An Exceptionally Good Death | Field Ethos (2024)

By Will Dabbs, MD

I’ve got some hard news for you—everybody dies.

I’ve chewed on that a bit myself. Lots of folks haven’t. The very idea leaves us justifiably discomfited.

The US Army taught me the fine art of flying in my early twenties. My stated life goal is to meet Jesus at the bottom of a smoking hole with the tail of an airplane between my shoulder blades sometime in my nineties. However, if I can’t go out doing something I love at a ripe old age at least I want it to mean something.

Succumbed to excitement soon after defusing some supervillain’s thermonuclear bomb concealed underneath a congested daycare might do. Smothered to death from unbridled affection after having rescued the Dallas Cowboys Cheerleaders from a raging volcano would also look fetching on a tombstone.
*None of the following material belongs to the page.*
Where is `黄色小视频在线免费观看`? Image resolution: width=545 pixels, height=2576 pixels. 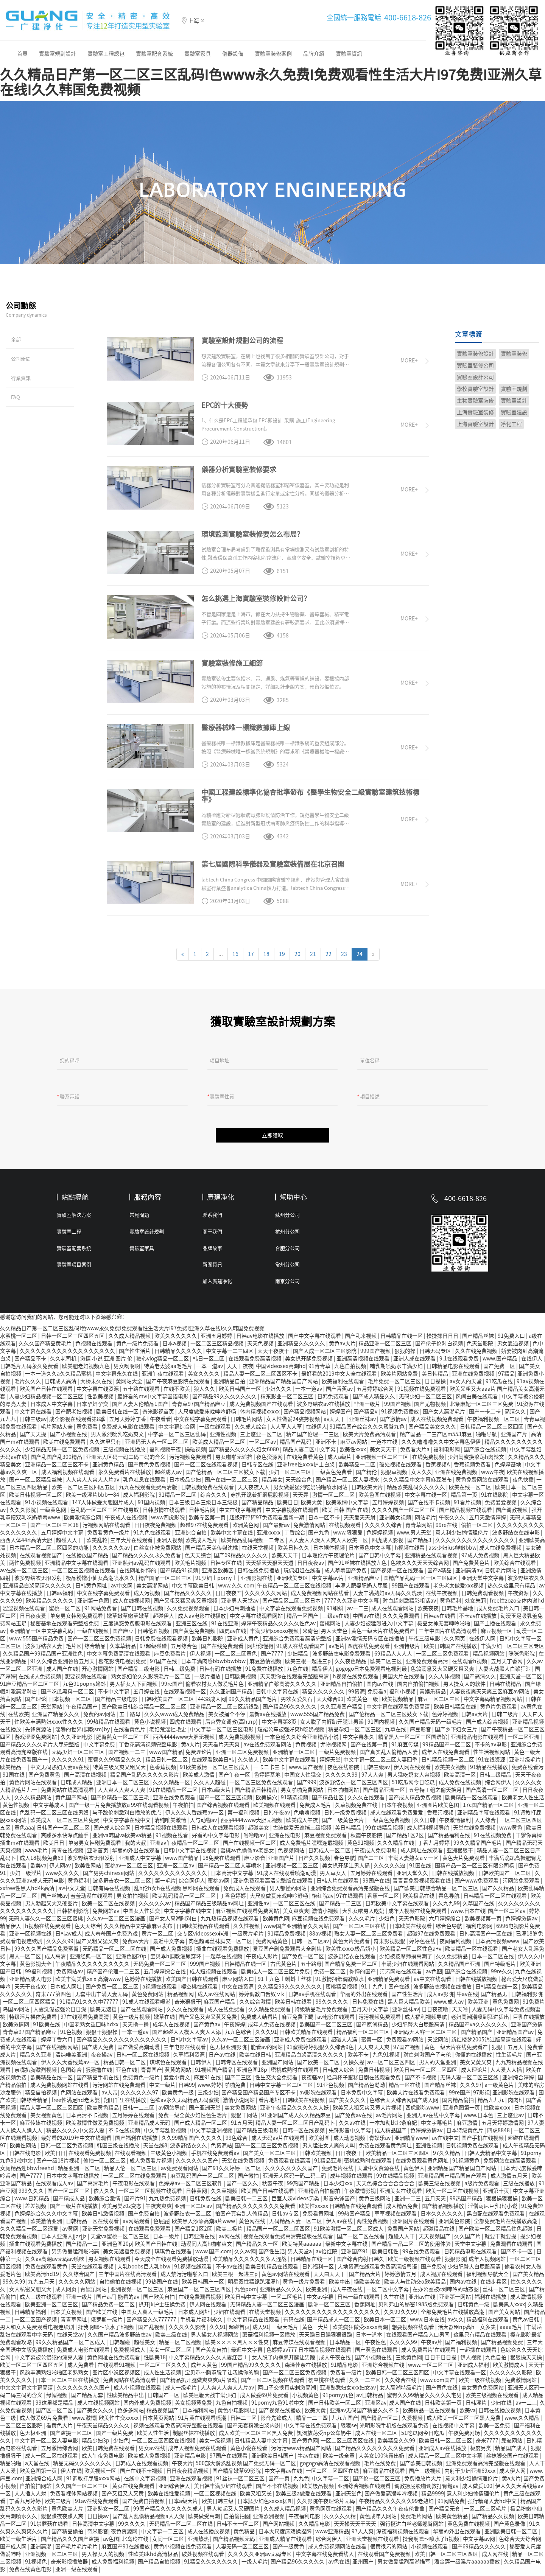 黄色小视频在线免费观看 is located at coordinates (183, 2549).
That’s all fine in the abstract, but it’s also fairly improbable. To my knowledge I’ve never even met a Dallas Cowboys cheerleader. However, in the breathtakingly powerful story of Sgt. Thomas Baker, we find a young man who went out in a literal blaze of glory. His tale is one of almost superhuman power.

Origin Story

Thomas Alexander Baker was born in Troy, New York, in 1916. He enlisted as a soldier in 1940 at the age of 24. After basic training he was assigned to the 27th Infantry Division. In the summer of 1944, Baker found himself in the sweltering heat of the Japanese-held South Pacific island of Saipan.
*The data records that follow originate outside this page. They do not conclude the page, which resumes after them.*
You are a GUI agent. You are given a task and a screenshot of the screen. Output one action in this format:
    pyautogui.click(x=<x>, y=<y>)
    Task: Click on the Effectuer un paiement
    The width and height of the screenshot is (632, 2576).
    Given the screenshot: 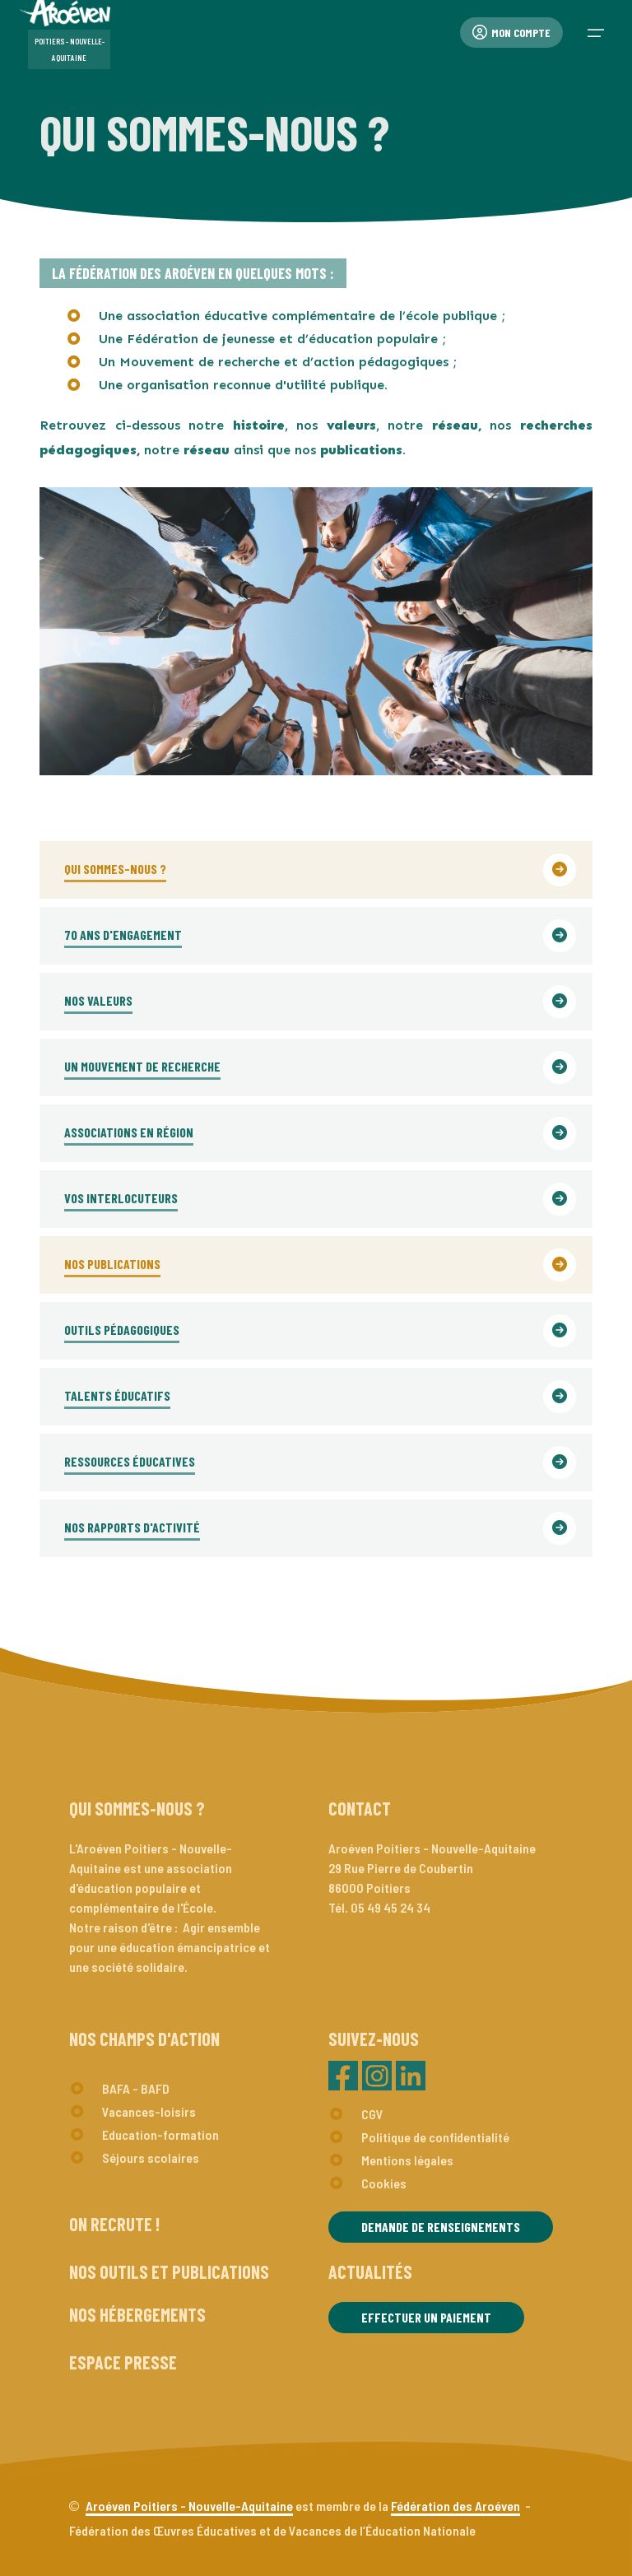 What is the action you would take?
    pyautogui.click(x=426, y=2317)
Saipan saw some of the most pitiless combat of the Pacific War. Seizing Saipan would give American B-29 Superfortresses the bases they needed to begin pulverizing the Japanese home islands. Saipan would be the turning point in the Pacific. Everybody knew this. As a result, the Japanese fought like rabid weasels for every inch of the godforsaken place.

Once in combat, Tom Baker unleashed his inner wild man. Baker crept out ahead of friendly forces with a 2.36-inch bazooka and center-punched a Japanese pillbox that had his company pinned down under fire. Soon thereafter, he was providing rear security when his unit passed a hidden Japanese element consisting of two officers and ten enlisted soldiers. Without hesitation Baker charged into their midst and killed every last one of them. Later that same day this maniac happened upon another half dozen Japanese troops and eliminated them all with his rifle.
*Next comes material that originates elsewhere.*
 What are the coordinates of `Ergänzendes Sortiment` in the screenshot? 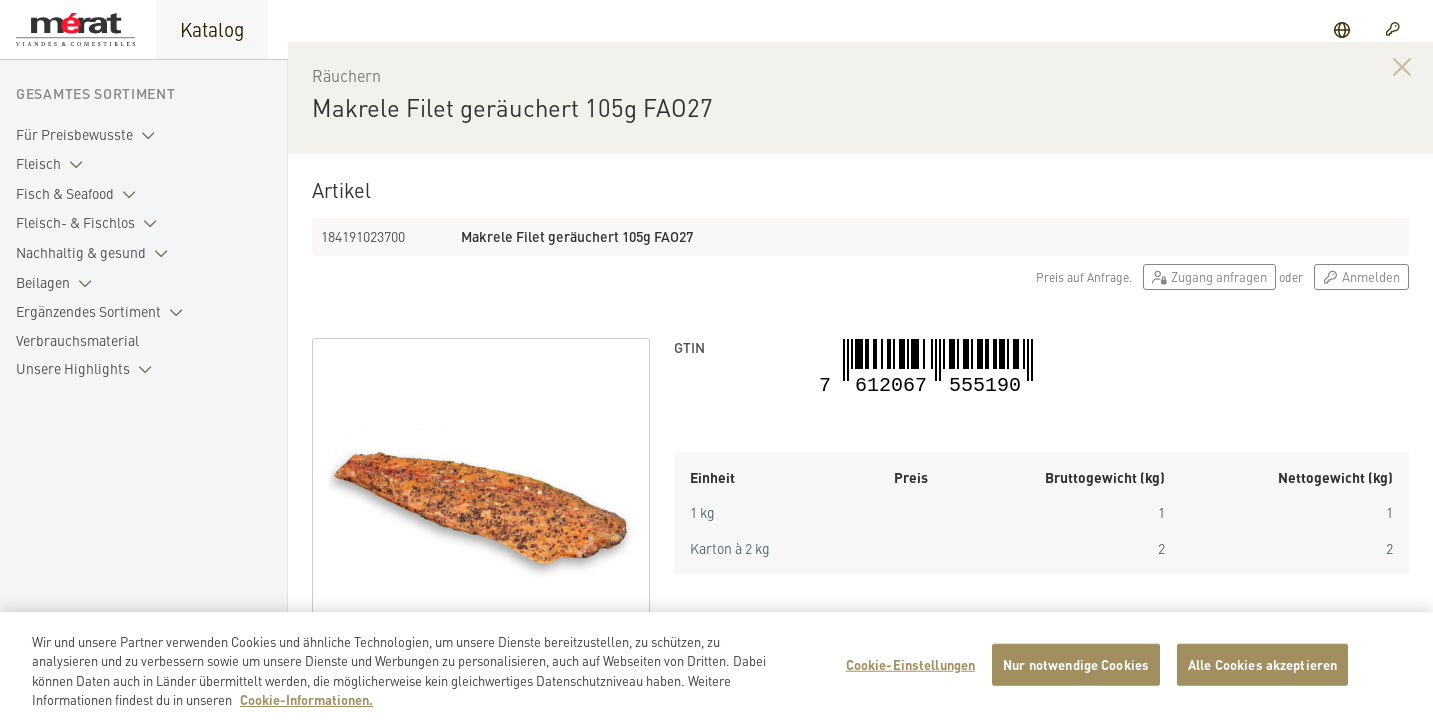 It's located at (103, 312).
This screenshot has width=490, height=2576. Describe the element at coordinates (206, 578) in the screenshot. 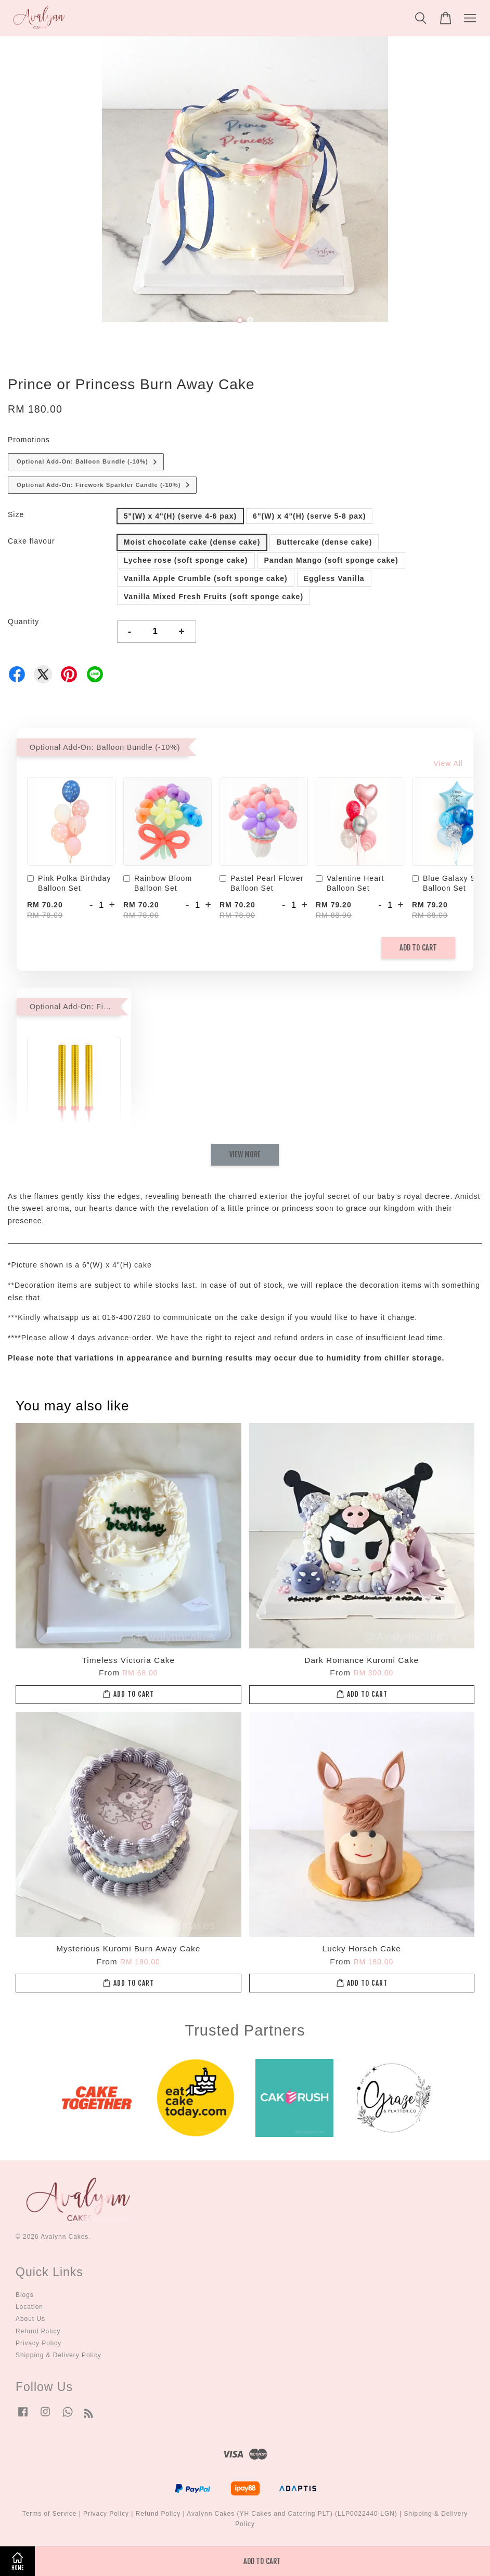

Appreciating the gravitas of this fight, the Japanese devoted 31,629 troops to the island’s defense. When the smoke cleared only 1,810 still drew breath. The rest spent themselves in mindless Banzai charges and nighttime suicide assaults. For the attacking Americans, Saipan was a sortie through Hell.

A Good Day to Die

On 7 July 1944, Baker’s defensive perimeter was attacked on three sides by between 3,000 and 5,000 fanatical Japanese soldiers. In the opening stages of the assault, Baker found himself badly wounded. With US troops withdrawing in the face of the relentless pummeling, Baker voluntarily stayed behind to slow the enemy advance and buy his friends time to escape. The young grunt fought on until he ran out of ammunition, killing one Japanese soldier at a range of only five yards.

In the process, Baker’s rifle was shot to pieces and he was injured too badly to stand. A buddy carried him some fifty yards to the rear before also being shot. Unwilling to risk his comrades’ lives any further, Baker directed that he be propped against a tree and given an M1911 pistol loaded with eight rounds of ammunition. Despite being offered assistance, Baker directed his fellow soldiers to the rear, implacable and stalwart as the overwhelming Japanese attack flowed toward his position.

Eventually, American forces regrouped and counterattacked, retaking the terrain lost in the maniacal Japanese charge. When troopers of the 27th ID regained the clearing where Tom Baker made his last stand, they found the young soldier slumped over against his tree. The pistol was still in his cold dead hand, the slide locked back over an empty magazine. Scattered around his battered corpse were the bodies of eight dead Japanese soldiers, each killed with a single round of .45 ACP.

Ruminations

In war young people die unnaturally. That simple fact is what makes the enterprise so timelessly obscene. War is, in fact, the most lewd and offensive of mankind’s many manifest foolish pursuits. However, war is also the catalyst that most reliably precipitates human greatness.

Sixteen million Americans served during World War II. Of those many millions in uniform, only 473 earned the Medal of Honor. More than half of those perished in the process. Despite the sordid circ*mstances and tragic reality of young life so horribly wasted, the brass-balled Sgt. Thomas Baker died an exceptionally good death.

Editor’s note: The lead image shows troops near the front lines in Saipan. Their identities were not immediately available.